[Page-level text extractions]
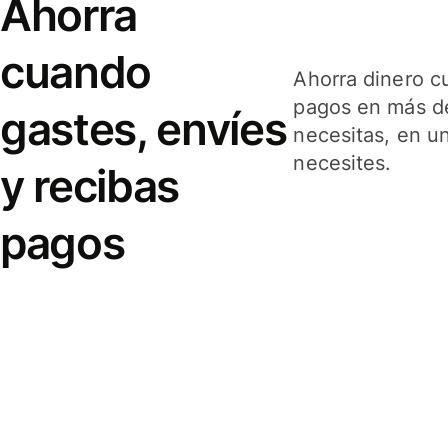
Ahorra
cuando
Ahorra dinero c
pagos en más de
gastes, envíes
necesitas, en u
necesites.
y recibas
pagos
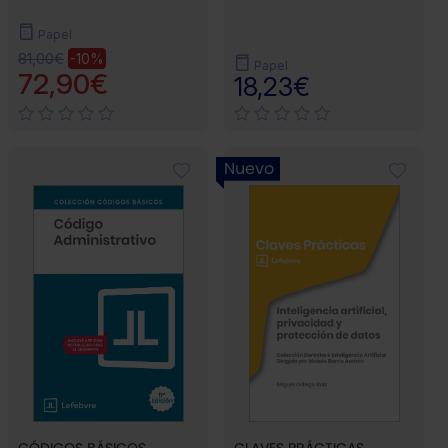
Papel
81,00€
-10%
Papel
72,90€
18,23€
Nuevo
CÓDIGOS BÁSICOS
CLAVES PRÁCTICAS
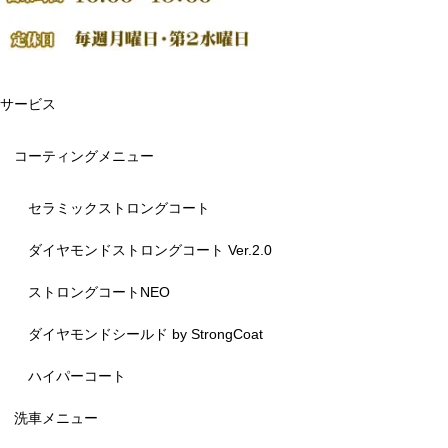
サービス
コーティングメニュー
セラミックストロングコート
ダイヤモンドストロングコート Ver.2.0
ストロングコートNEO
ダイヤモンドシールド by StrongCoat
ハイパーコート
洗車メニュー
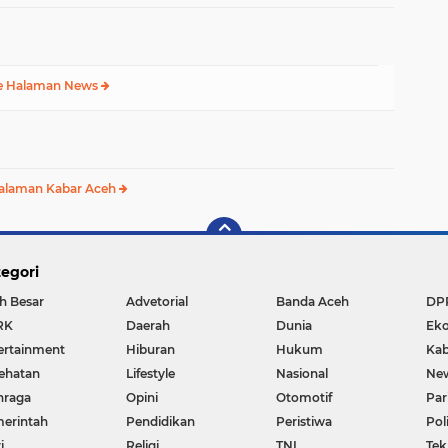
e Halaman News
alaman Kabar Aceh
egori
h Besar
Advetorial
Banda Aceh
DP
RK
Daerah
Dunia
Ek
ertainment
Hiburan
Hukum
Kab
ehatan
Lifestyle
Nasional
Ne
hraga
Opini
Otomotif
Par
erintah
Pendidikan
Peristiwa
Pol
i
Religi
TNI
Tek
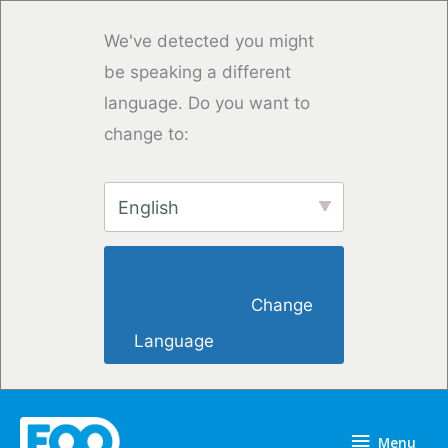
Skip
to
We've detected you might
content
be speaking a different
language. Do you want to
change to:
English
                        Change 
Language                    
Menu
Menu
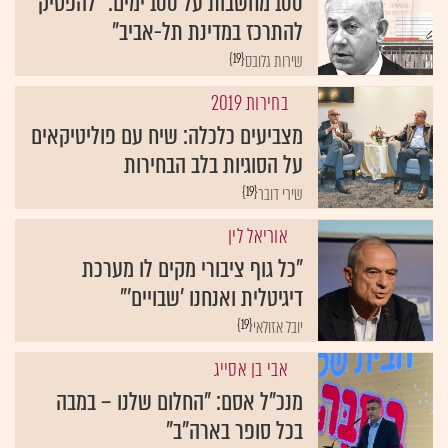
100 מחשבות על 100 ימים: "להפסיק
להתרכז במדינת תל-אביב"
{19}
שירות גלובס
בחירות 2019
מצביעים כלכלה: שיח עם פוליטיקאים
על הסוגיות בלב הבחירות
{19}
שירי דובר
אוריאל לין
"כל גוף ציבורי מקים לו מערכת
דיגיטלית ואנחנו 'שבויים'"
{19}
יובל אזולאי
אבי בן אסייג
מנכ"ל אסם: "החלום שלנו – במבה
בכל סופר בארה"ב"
* * *
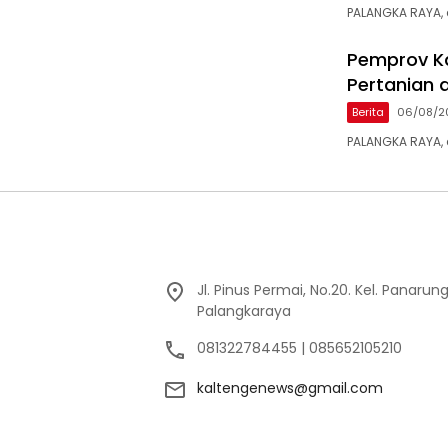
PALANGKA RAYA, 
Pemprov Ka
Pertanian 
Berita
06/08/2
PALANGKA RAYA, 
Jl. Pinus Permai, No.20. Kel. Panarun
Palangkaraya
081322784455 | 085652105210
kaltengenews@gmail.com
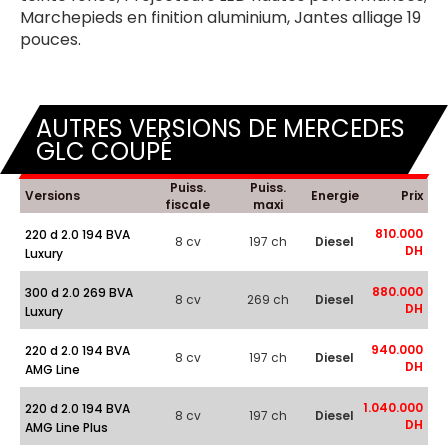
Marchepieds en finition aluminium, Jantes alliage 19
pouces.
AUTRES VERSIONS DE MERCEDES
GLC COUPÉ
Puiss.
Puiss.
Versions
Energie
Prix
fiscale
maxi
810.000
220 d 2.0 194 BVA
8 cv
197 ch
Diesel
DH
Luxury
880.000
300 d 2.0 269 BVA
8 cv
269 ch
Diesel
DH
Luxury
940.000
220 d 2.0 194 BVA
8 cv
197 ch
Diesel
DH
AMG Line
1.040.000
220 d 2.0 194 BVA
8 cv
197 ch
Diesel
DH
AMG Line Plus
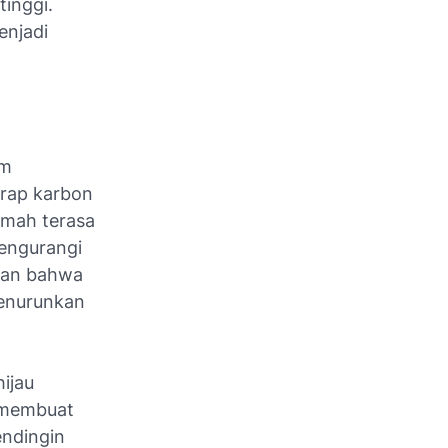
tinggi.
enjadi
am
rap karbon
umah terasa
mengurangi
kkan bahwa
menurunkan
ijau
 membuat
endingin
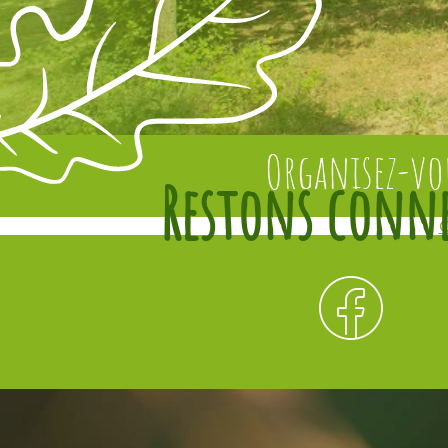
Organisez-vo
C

WHAT TO WORK ON :: Among the entries above, locate the line with "language. Do you want to" and the line with "אבי בן אסייג". Give those two lines and all lines between them again, exactly, leaving out the pictures.

RESULT ::
language. Do you want to
change to:
English
                        Change 
Language                    
Menu
Menu
100 מחשבות על 100 ימים: "להפסיק
להתרכז במדינת תל-אביב"
{19}
שירות גלובס
בחירות 2019
מצביעים כלכלה: שיח עם פוליטיקאים
על הסוגיות בלב הבחירות
{19}
שירי דובר
אוריאל לין
"כל גוף ציבורי מקים לו מערכת
דיגיטלית ואנחנו 'שבויים'"
{19}
יובל אזולאי
אבי בן אסייג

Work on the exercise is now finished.